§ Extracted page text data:
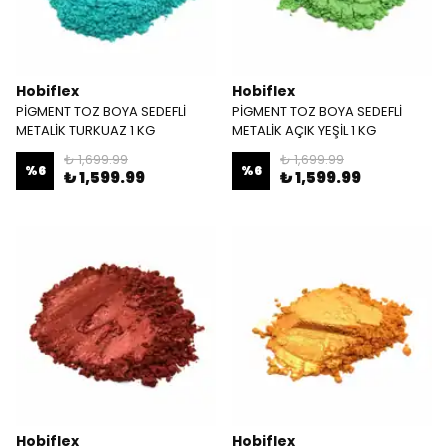
Hobiflex
Hobiflex
PİGMENT TOZ BOYA SEDEFLİ
PİGMENT TOZ BOYA SEDEFLİ
METALİK TURKUAZ 1 KG
METALİK AÇIK YEŞİL 1 KG
₺ 1,699.99
₺ 1,699.99
%
6
%
6
₺ 1,599.99
₺ 1,599.99
Hobiflex
Hobiflex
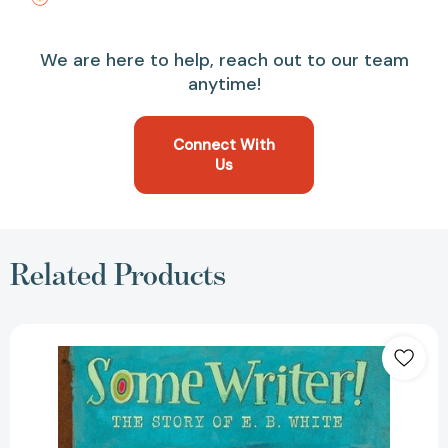
We are here to help, reach out to our team
anytime!
Connect With
Us
Related Products
Some
Writer!:
The
Story
of
E.
B.
White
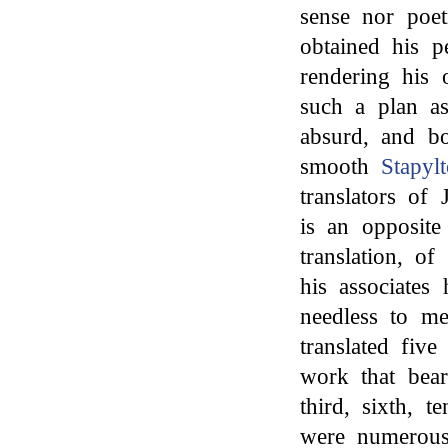
sense nor poe
obtained his p
rendering his o
such a plan as
absurd, and bo
smooth
Stapyl
translators of
is an opposite
translation, o
his associates 
needless to me
translated five
work that bear
third, sixth, t
were numerous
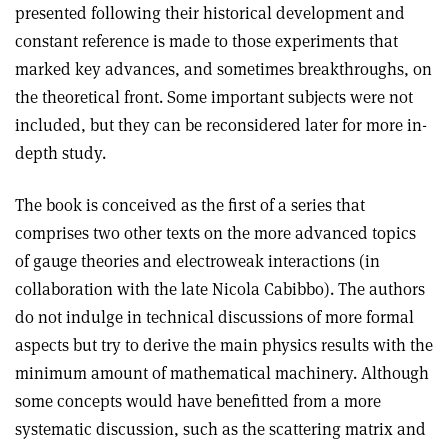
presented following their historical development and
constant reference is made to those experiments that
marked key advances, and sometimes breakthroughs, on
the theoretical front. Some important subjects were not
included, but they can be reconsidered later for more in-
depth study.
The book is conceived as the first of a series that
comprises two other texts on the more advanced topics
of gauge theories and electroweak interactions (in
collaboration with the late Nicola Cabibbo). The authors
do not indulge in technical discussions of more formal
aspects but try to derive the main physics results with the
minimum amount of mathematical machinery. Although
some concepts would have benefitted from a more
systematic discussion, such as the scattering matrix and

§ Exercise instructions: Every line of the records above must reappear exactly, though the pictures must not.

§ Task result:
Hobiflex
Hobiflex
PİGMENT TOZ BOYA SEDEFLİ
PİGMENT TOZ BOYA SEDEFLİ
METALİK TURKUAZ 1 KG
METALİK AÇIK YEŞİL 1 KG
₺ 1,699.99
₺ 1,699.99
%
6
%
6
₺ 1,599.99
₺ 1,599.99
Hobiflex
Hobiflex
We are here to help, reach out to our team
anytime!
Connect With
Us
Related Products
Some
Writer!:
The
Story
of
E.
B.
White
sense nor poe
obtained his p
rendering his o
such a plan as
absurd, and bo
smooth
Stapyl
translators of
is an opposite
translation, o
his associates 
needless to me
translated five
work that bear
third, sixth, t
were numerous
presented following their historical development and
constant reference is made to those experiments that
marked key advances, and sometimes breakthroughs, on
the theoretical front. Some important subjects were not
included, but they can be reconsidered later for more in-
depth study.
The book is conceived as the first of a series that
comprises two other texts on the more advanced topics
of gauge theories and electroweak interactions (in
collaboration with the late Nicola Cabibbo). The authors
do not indulge in technical discussions of more formal
aspects but try to derive the main physics results with the
minimum amount of mathematical machinery. Although
some concepts would have benefitted from a more
systematic discussion, such as the scattering matrix and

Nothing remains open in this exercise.